SAMSON’s Record Path animation provides a straightforward way to track and preserve atomic movements as they unfold during an animation. This blog post focuses on one specific yet important task: exporting the path once it has been recorded. By exporting the path, you basically create a new data object (a path node) inside your SAMSON document that can be viewed, manipulated, or reused across presentations.
When Does Exporting Make Sense?
Many users design animations that involve moving atoms using effects like Move atoms or Simulate. However, if the motion results in a trajectory worth keeping—or analyzing further—it is practical to export this path. It avoids having to replay or reproduce the original animation every time you want to revisit that motion.
Steps for Exporting a Recorded Path
Before exporting, make sure that a Record path animation has been added in the Animator and that the animation track displays as fully green. This green color signals that the atomic positions have been successfully recorded for each frame.
Once fully recorded, you can export the path in one of two ways:
- In the Inspector panel of the animation: click on Create path.
- Or directly in the Animator: Right-click on the Record path animation and select Create path.

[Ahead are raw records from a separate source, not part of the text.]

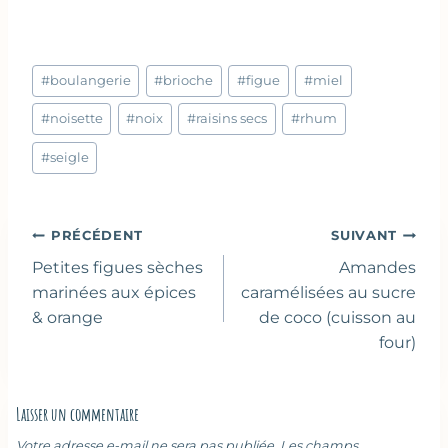
Étiquettes
#
boulangerie
#
brioche
#
figue
#
miel
de
la
#
noisette
#
noix
#
raisins secs
#
rhum
publication :
#
seigle
Navigation
PRÉCÉDENT
SUIVANT
de
Petites figues sèches
Amandes
l’article
marinées aux épices
caramélisées au sucre
& orange
de coco (cuisson au
four)
Laisser un commentaire
Votre adresse e-mail ne sera pas publiée.
Les champs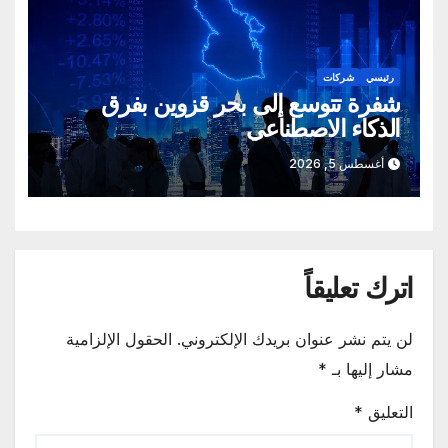
رئيسي
شركات
شفرة تتوسع إلى بحر قزوين بفرق
الذكاء الاصطناعي
أغسطس 5, 2026
اترك تعليقاً
لن يتم نشر عنوان بريدك الإلكتروني.
الحقول الإلزامية
مشار إليها بـ
*
التعليق
*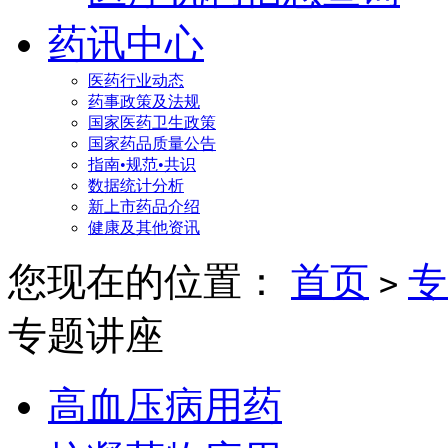
药讯中心
医药行业动态
药事政策及法规
国家医药卫生政策
国家药品质量公告
指南•规范•共识
数据统计分析
新上市药品介绍
健康及其他资讯
您现在的位置：
首页
专
>
专题讲座
高血压病用药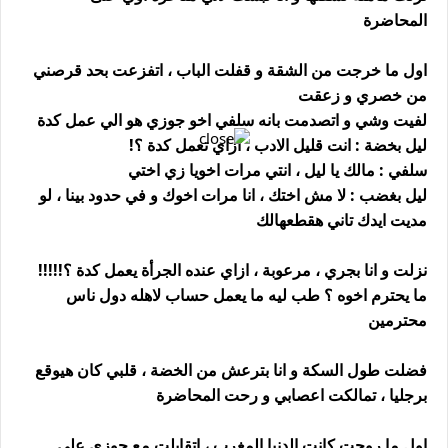
المحاضرة
اول ما خرجت من الشقة و قفلت الباب ، اتفزعت بحد قرصني
من خصري و زعقت
لفيت وشي و اتصدمت بانه سلفي اخو جوزي هو الي عمل كدة
ليل بخضة : انت قليل الادب ، ازاي تعمل كدة ؟!
سلفي : مالك يا ليل ، انتي مرات اخويا زي اختي
ليل بغضب : لا مش اختك ، انا مرات اخوك و في حدود بينا ، لو
مديت ايدك تاني هقطعهالك
نزلت و انا بجري ، مرعوبة ، ازاي عنده الجرأة يعمل كدة ؟!!!!!
ما يحترم اخوه ؟ طب ليه ما يعمل حساب لاهله دول ناس
محترمين
فضلت طول السكة و انا بترعش من الخضة ، قلبي كان هيوقع
برجليا ، تمالكت اعصابي و رحت المحاضرة
اول ما روحت كانت الدنيا المغرب ، اتقابلت مع جوزي على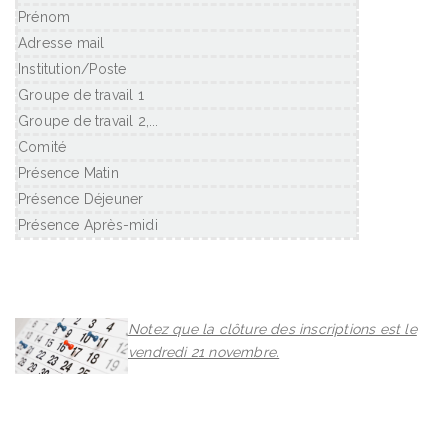
Prénom
Adresse mail
Institution/Poste
Groupe de travail 1
Groupe de travail 2,...
Comité
Présence Matin
Présence Déjeuner
Présence Après-midi
Notez que la clôture des inscriptions est le
vendredi 21 novembre.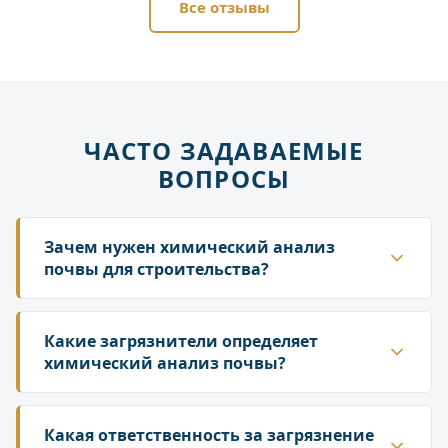
Все отзывы
ЧАСТО ЗАДАВАЕМЫЕ
ВОПРОСЫ
Зачем нужен химический анализ
почвы для строительства?
Он необходим на всех этапах: от выбора участка
до ввода объекта в эксплуатацию. Анализ
Какие загрязнители определяет
подтверждает пригодность земли для
химический анализ почвы?
строительства, является частью инженерно-
Анализ выявляет более 170 видов
экологических изысканий и помогает получить
загрязнителей. Основные группы включают
Какая ответственность за загрязнение
разрешения, обосновав проектную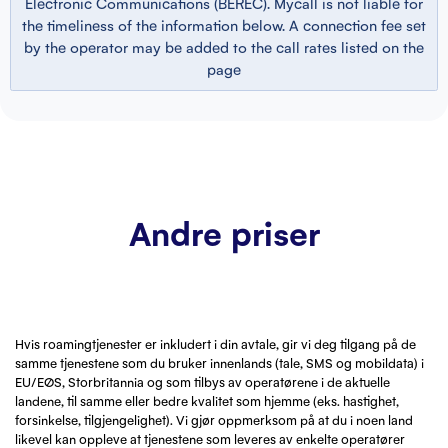
Electronic Communications (BEREC). Mycall is not liable for
the timeliness of the information below. A connection fee set
by the operator may be added to the call rates listed on the
page
Andre priser
Hvis roamingtjenester er inkludert i din avtale, gir vi deg tilgang på de
samme tjenestene som du bruker innenlands (tale, SMS og mobildata) i
EU/EØS, Storbritannia og som tilbys av operatørene i de aktuelle
landene, til samme eller bedre kvalitet som hjemme (eks. hastighet,
forsinkelse, tilgjengelighet). Vi gjør oppmerksom på at du i noen land
likevel kan oppleve at tjenestene som leveres av enkelte operatører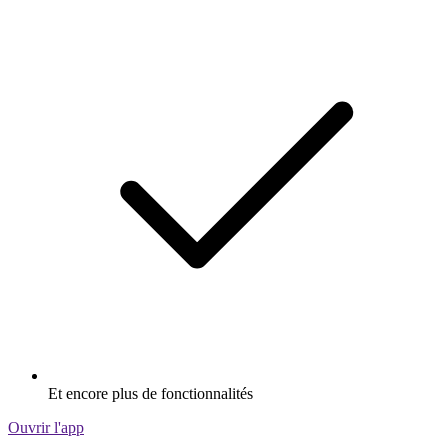
Et encore plus de fonctionnalités
Ouvrir l'app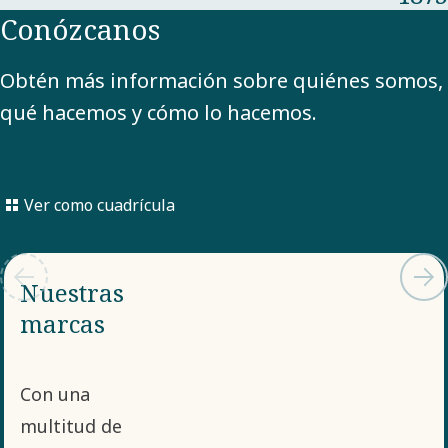
Conózcanos
Obtén más información sobre quiénes somos,
qué hacemos y cómo lo hacemos.
Ver como cuadrícula
Nuestras
marcas
Con una
multitud de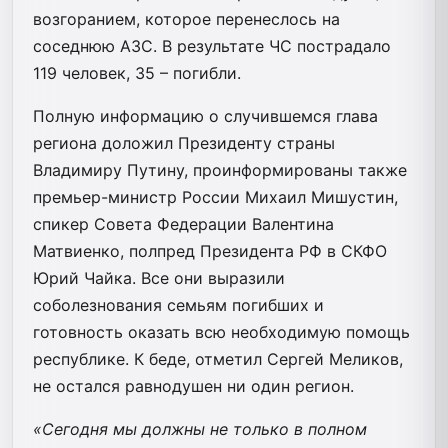
возгоранием, которое перенеслось на
соседнюю АЗС. В результате ЧС пострадало
119 человек, 35 – погибли.
Полную информацию о случившемся глава
региона доложил Президенту страны
Владимиру Путину, проинформированы также
премьер-министр России Михаил Мишустин,
спикер Совета Федерации Валентина
Матвиенко, полпред Президента РФ в СКФО
Юрий Чайка. Все они выразили
соболезнования семьям погибших и
готовность оказать всю необходимую помощь
республике. К беде, отметил Сергей Меликов,
не остался равнодушен ни один регион.
«Сегодня мы должны не только в полном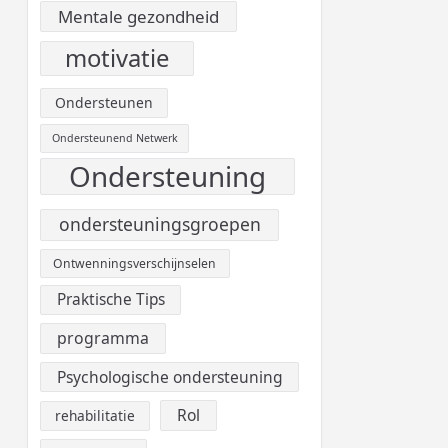
Mentale gezondheid
motivatie
Ondersteunen
Ondersteunend Netwerk
Ondersteuning
ondersteuningsgroepen
Ontwenningsverschijnselen
Praktische Tips
programma
Psychologische ondersteuning
Rol
rehabilitatie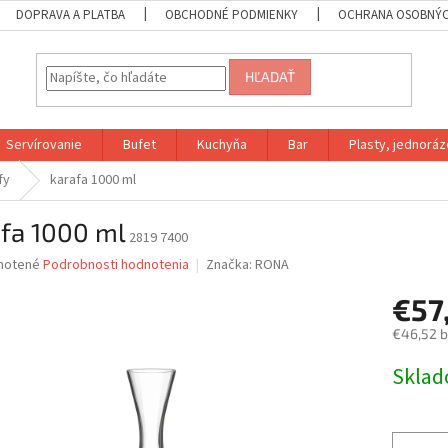
DOPRAVA A PLATBA
OBCHODNÉ PODMIENKY
OCHRANA OSOBNÝC
HĽADAŤ
Servírovanie
Bufet
Kuchyňa
Bar
Plasty, jednoráz
fy
karafa 1000 ml
afa 1000 ml
2819 7400
né
notené
Podrobnosti hodnotenia
Značka:
RONA
nie
€57
u
€46,52 
Jednotk
Skla
cena:
iek.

This adds a Path node to your document, allowing you to reuse or examine the trajectory independently of the animation effects that generated it. For example, you may later choose to play this path in reverse, analyze its geometry, or combine it with other presentation layers.

Good to Know
Efficiency is important during presentation setup. If you are still building your animation sequence, or if the recorded path won’t change anymore, consider disabling the recording feature to save resources. This can be done via the Inspector or by right-clicking on the animation in the Animator and unchecking Enable recording. When disabled, the animation controller will appear darkened.
Also remember that SAMSON executes animation layers from top to bottom. For accurate recording, make sure Record path is placed below the animations that move atoms.
Wrapping Up
The ability to export recorded paths brings clarity and repeatability to molecular animations. It ensures that valuable molecular movements can be reused, shared, and inspected without relying solely on the original animation framework.